Many years ago, my mother gave me a set of deep indigo glasses made over a century ago in France. I love the way they hold liquid when upright, and I love even more the way that they hold the light. They have inspired a number of photographs. And then the photograph above inspired a poem.
Nearly eight years ago, in November 2018, a favorite poetry journal, The Orchards, published that poem, “Antique Absinthe Glasses, Inverted, on a Window Ledge.” I included the poem in my third collection, Concertina, in 2019.
Last summer, I received a surprise email through my blog from a gentleman in Allahabad, India, Mr.
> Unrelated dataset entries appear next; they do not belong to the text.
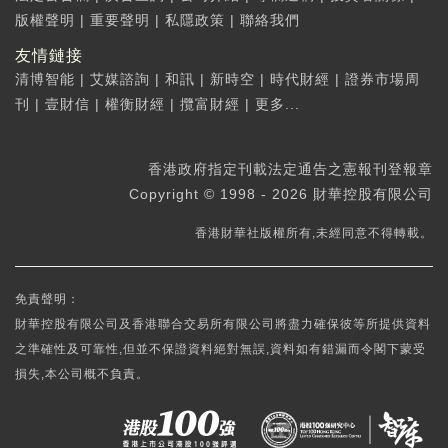
版權聲明
|
重要聲明
|
私隱政策
|
聯絡我們
友情鏈接
清博智能
|
艾媒諮詢
|
和訊
|
新時空
|
時代財經
|
證券市場周
刊
|
壹財信
|
權衡財經
|
攬富財經
|
更多...
香港政府指定刊載法定通告之憲報刊登報章
Copyright © 1998 - 2026 財華控股有限公司
香港財華社版權所有,未經同意不得轉載。
免責聲明：
財華控股有限公司及香港聯合交易所有限公司將盡力確保彼等所提供資料
之準確性及可靠性,但並不保證資料絕對無誤,資料如有錯漏而令閣下蒙受
損失,本公司概不負責。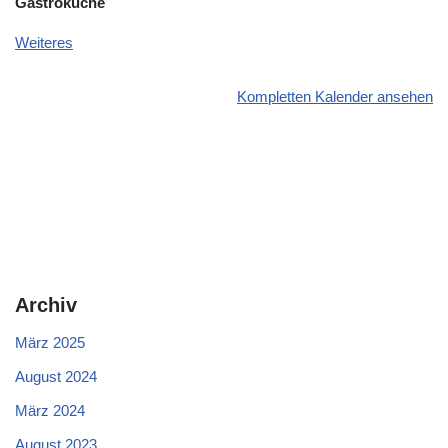
Gastroküche
Weiteres
Kompletten Kalender ansehen
Archiv
März 2025
August 2024
März 2024
August 2023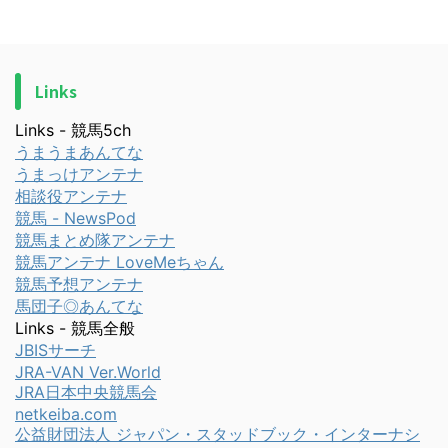
Links
Links - 競馬5ch
うまうまあんてな
うまっけアンテナ
相談役アンテナ
競馬 - NewsPod
競馬まとめ隊アンテナ
競馬アンテナ LoveMeちゃん
競馬予想アンテナ
馬団子◎あんてな
Links - 競馬全般
JBISサーチ
JRA-VAN Ver.World
JRA日本中央競馬会
netkeiba.com
公益財団法人 ジャパン・スタッドブック・インターナシ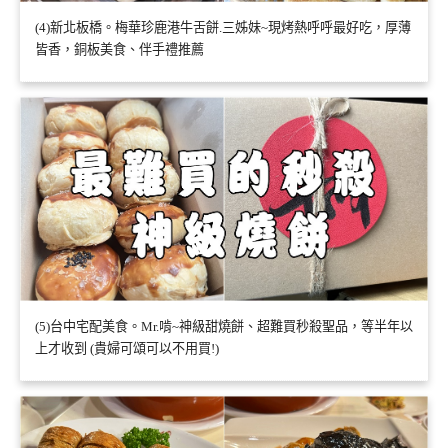
(4)新北板橋。梅華珍鹿港牛舌餅.三姊妹~現烤熱呼呼最好吃，厚薄
皆香，銅板美食、伴手禮推薦
(5)台中宅配美食。Mr.啃~神級甜燒餅、超難買秒殺聖品，等半年以
上才收到 (貴婦可頌可以不用買!)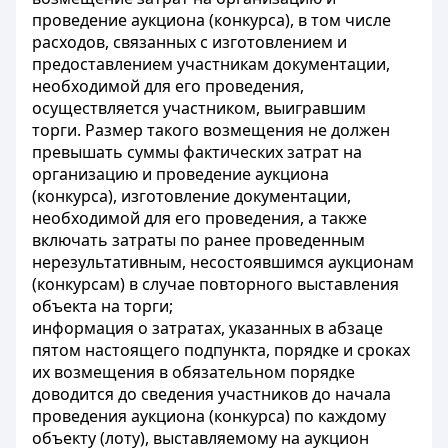
проведение аукциона (конкурса), в том числе
расходов, связанных с изготовлением и
предоставлением участникам документации,
необходимой для его проведения,
осуществляется участником, выигравшим
торги. Размер такого возмещения не должен
превышать суммы фактических затрат на
организацию и проведение аукциона
(конкурса), изготовление документации,
необходимой для его проведения, а также
включать затраты по ранее проведенным
нерезультативным, несостоявшимся аукционам
(конкурсам) в случае повторного выставления
объекта на торги;
информация о затратах, указанных в абзаце
пятом настоящего подпункта, порядке и сроках
их возмещения в обязательном порядке
доводится до сведения участников до начала
проведения аукциона (конкурса) по каждому
объекту (лоту), выставляемому на аукцион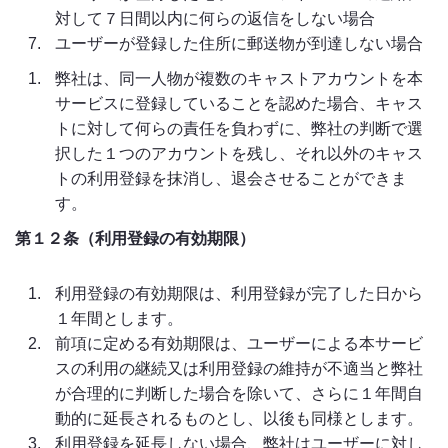
対して７日間以内に何らの返信をしない場合
ユーザーが登録した住所に郵送物が到達しない場合
弊社は、同一人物が複数のキャストアカウントを本
サービスに登録していることを認めた場合、キャス
トに対して何らの責任を負わずに、弊社の判断で選
択した１つのアカウントを残し、それ以外のキャス
トの利用登録を抹消し、退会させることができま
す。
第１２条（利用登録の有効期限）
利用登録の有効期限は、利用登録が完了した日から
１年間とします。
前項に定める有効期限は、ユーザーによる本サービ
スの利用の継続又は利用登録の維持が不適当と弊社
が合理的に判断した場合を除いて、さらに１年間自
動的に延長されるものとし、以後も同様とします。
利用登録を延長しない場合、弊社はユーザーに対し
Rochak Agarwal, a poet, an author and the proprietor of a company called Urban Ganges. This niche venture makes reed diffusers. Mr. Agarwal also has an active practice of reviewing poetry on his site The Poetry Reviewer. His email read, in part, “I read your poem A Cache of Antique Postcards . It moved me in a way that inspired something unexpected. I wish to make a reed diffuser on your poem. A kind reply would highly oblige me.”
A few emails later, and I agreed. I am so glad that I did! I was able to choose the fragrance–combined Sandalwood and Rose. And so, since last autumn, I have been enjoying the unexpected fruit of this collaboration in my office. When I sit down to submit poems to journals–a process necessarily rife with rejection–I take a deep breath filled with fragrance and remind myself that “One just never knows how and when a poem with land.”

This experience of cross-pollination inspired my poem for today, “Distillation.” In the past year alone, Urban Ganges has added many fragrances paired with many poems to their catalog. Perhaps one of your own favorite short poems is part of their line-up? I also enjoy their motto: “When words fade, fragrance speaks the verse.”